Directions>
Please make an exact copy of the listing, without the pictures.
--------------------------------------------------
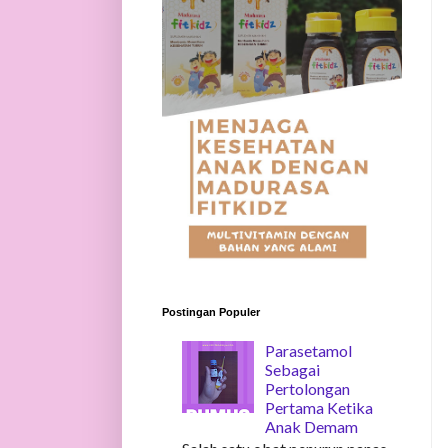
Postingan Populer
Parasetamol
Sebagai
Pertolongan
Pertama Ketika
Anak Demam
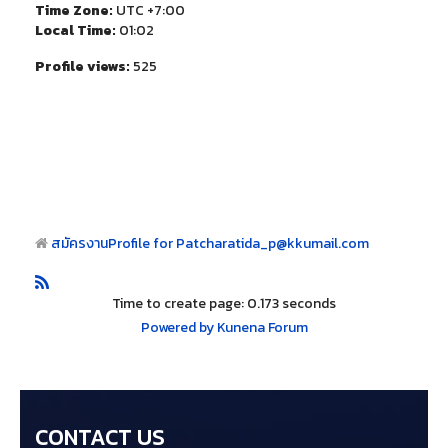
Time Zone:
UTC +7:00
Local Time:
01:02
Profile views:
525
สมัครงาน
Profile for Patcharatida_p@kkumail.com
Time to create page: 0.173 seconds
Powered by
Kunena Forum
CONTACT US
--------------------------------------------------
Result of the task>
Postingan Populer
Parasetamol
Sebagai
Pertolongan
Pertama Ketika
Anak Demam
Time Zone:
UTC +7:00
Local Time:
01:02
Profile views:
525
สมัครงาน
Profile for Patcharatida_p@kkumail.com
Time to create page: 0.173 seconds
Powered by
Kunena Forum
CONTACT US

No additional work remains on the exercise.